JHDD Interior Report — 2026.07.05
Open Studio’s gigantic fibreglass “half-dipped dumpling” lamp for Dumpling Darlings in Singapore actively redefines the threshold between the street and a dining experience.
These recent projects collectively demonstrate a nuanced re-evaluation of spatial identity, moving beyond conventional programmatic definitions. Whether transforming a restaurant into an art installation, a hostel into an intimate home, or an office into a social bar, designers are deploying highly specific material interventions to sculpt human perception and interaction. The common thread is a deliberate, often dramatic, manipulation of scale and texture to evoke a particular emotional register, shifting how occupants perceive space and their role within it. The traditional boundaries between public and private, work and leisure, or consumption and contemplation are purposefully blurred through material choices and their immediate tactile and visual impact.

Sabine Marcelis’s Rotterdam loft apartment exemplifies this strategic blurring through its continuous material evolution. Her self-designed resin bathtub and three-metre-tall lava lamp are not static design elements but active participants in the apartment’s adaptable identity, reflecting her belief that the space should “forever evolve” with her life. This approach counters the mainstream industry’s persistent emphasis on completed, immutable projects or rapidly consumable trend cycles focused purely on aesthetics. Marcelis demonstrates that true luxury in residential design now resides in a space’s capacity for authentic, responsive material transformation, resisting the pressure for instant, fixed perfection. The tactile qualities of resin, its smooth yet robust surface, and its translucent depth, allow for a dynamic play of light and form that shifts with occupancy and time, encouraging occupants to physically engage rather than merely observe. This deliberate manipulation of material creates zones of distinct spatial tension, where the monumental scale of the lava lamp acts as both a visual anchor and a kinetic element, influencing pedestrian movement and interaction within the open-plan space.

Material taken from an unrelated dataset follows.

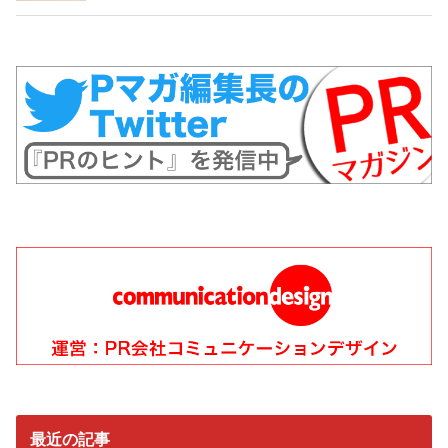
最近の記事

This material responsiveness directly challenges the notion that spatial longevity comes from rigid, timeless design. Instead, it suggests durability stems from a willingness to reconfigure and reinterpret, fostering a more intimate connection between people and their environment. Consider also Fabio Fantolino’s Lève Office Bar in Turin, where 1960s office aesthetics – wood panelling, cantilever chairs, mirror-clad surfaces – are recontextualized. Here, the material palette, though retro, is specifically chosen to evoke a sense of nostalgic comfort while the reflective surfaces of mirrors intentionally break up and extend sightlines, impacting human flow and social dynamics in unexpected ways. Mainstream design often prioritizes a clean, minimalist aesthetic for adaptability, yet these examples achieve flexibility and engagement through bold, expressive material forms and narrative depth. By mid-2027, luxury residential and hospitality sectors will increasingly commission bespoke, materially expressive installations that are designed for intentional re-staging and adaptation by their occupants, valuing a lived-in, evolving narrative over static grandeur.
This shift is resisted by the established construction and fit-out industries, which are largely optimized for standardized, fixed installations and predictable material lifecycles, favoring efficiency and replicability over bespoke, evolving spatial narratives.
Interior professionals should this week initiate a comprehensive audit of their preferred material suppliers, specifically seeking out fabricators and artisans capable of custom commissions with unusual material properties and scalable, reconfigurable applications.
TL;DR
Spatial definitions are blurring, driven by specific, expressive material interventions that prioritize responsive human experience over static design.
Curated References
About this editorial — This piece was developed using AI-assisted research and curation across multiple industry sources. All analysis, opinions, and predictions represent the editorial perspective of JHDD. Sources are linked in the references section above.